The ECB will purchase 60 billion euros worth of assets every month, more than expected, in the program, which will last until September 2016.
US stocks were volatile as ECB president Mario Draghi talked, shifting between modest losses and solid gains, while Europe shares rose 1%.
Reuters quoted Rex Macey, chief allocation officer at Wilmington Trust Investment Advisors as having said, “The news was widely anticipated and built into the market, and if anything, the fact that more bonds will be bought than expected could just mean that conditions are worse than we thought.”
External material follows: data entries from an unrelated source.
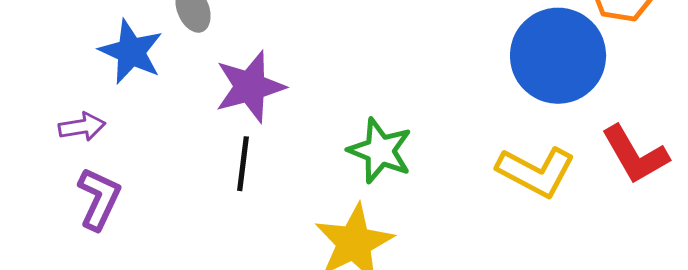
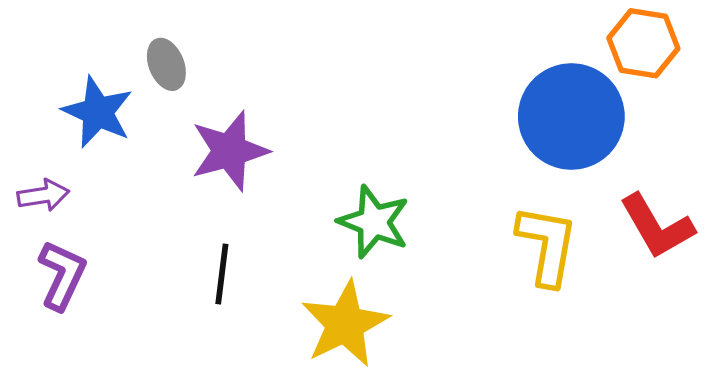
black line: (243, 164) -> (222, 274), moved
yellow L-shape: (536, 172) -> (547, 245), turned -108

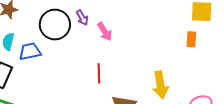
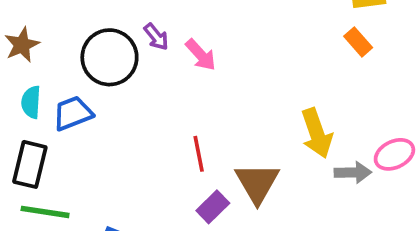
orange rectangle: (191, 39) -> (358, 42), turned -35
red line: (99, 73) -> (199, 154), moved

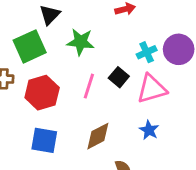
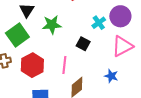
pink line: (89, 86) -> (64, 65), moved
pink triangle: (152, 89) -> (122, 46), moved

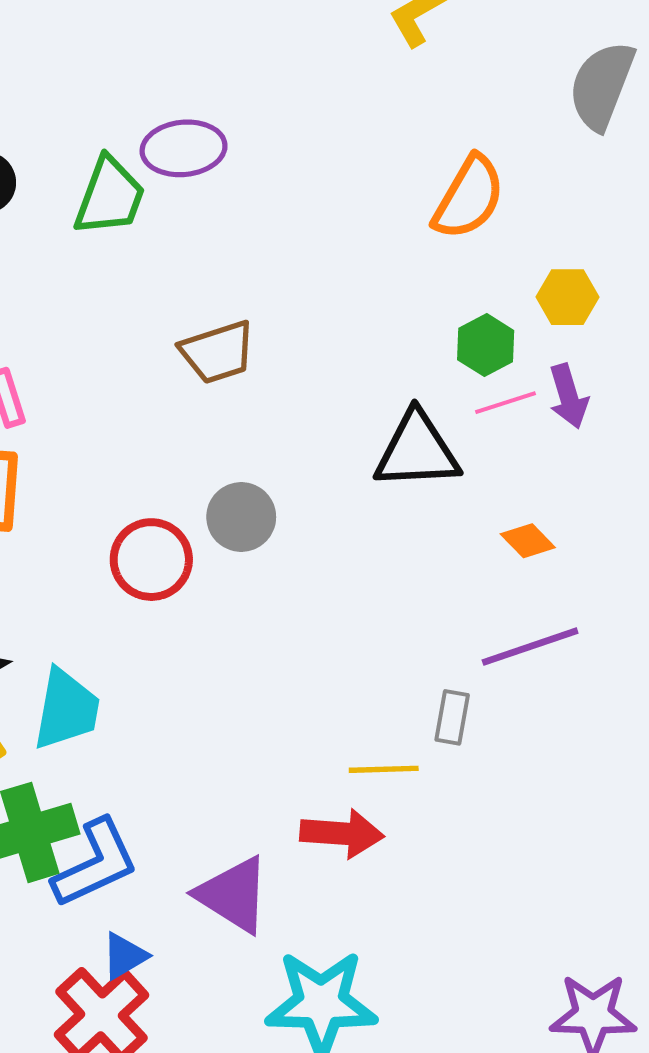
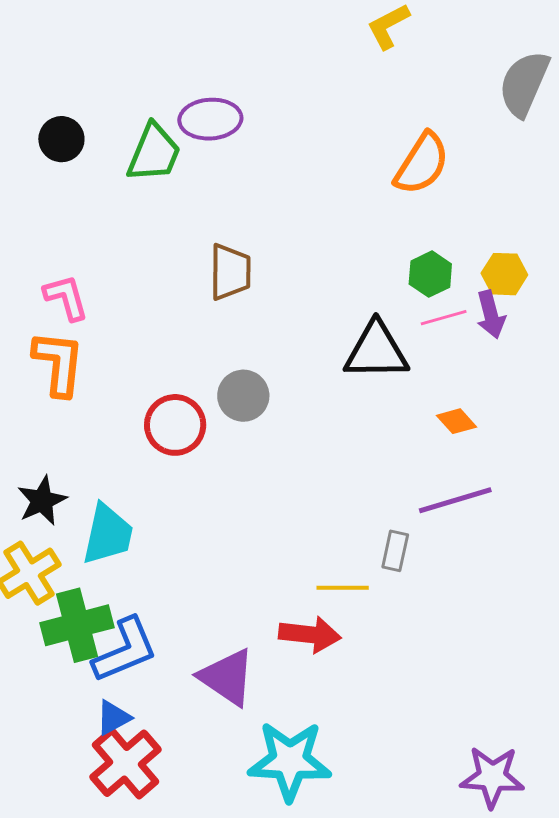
yellow hexagon: (568, 297) -> (504, 274), moved
brown trapezoid: (218, 352) -> (230, 272), turned -74
blue triangle: (124, 956) -> (113, 718), moved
US jobless claims dropped from a high of seven months in the last week, but the decline was lower than estimated.
Macey added, “We’re satisfied with the earnings season, not disappointed or impressed. However, we’re not seeing anything that looks like a screaming buy.”
Nasdaq reported that the Dow Jones Industrial Average climbed 0.4% or 71.54 points at 17,625.82 and the Nasdaq Composite Index climbed 0.5% or 22.05 points at 4,689.47. The S&P 500 rose 0.5% r 10.87 points to 2,042.99.
Chief market analyst at the Lindsey Group, Peter Boockvar said, “The action in stocks is just Pavlovian to any form of central bank accommodation and today is no different. The transmission though of these newly printed euros into actual stock purchases is specious and thus buying stocks on ECB QE news is more superstition than based on substance in the US.”
The Nikkei 225 Index of Japan rose 0.3% and the Hang Seng Index of Hong Kong climbed 0.7%.
Major markets in Europe moved to the upside. The CAC 40 Index of France surged higher by 1.3% while the FTSE 100 Index of UK and the DAX Index of German rose 0.9%.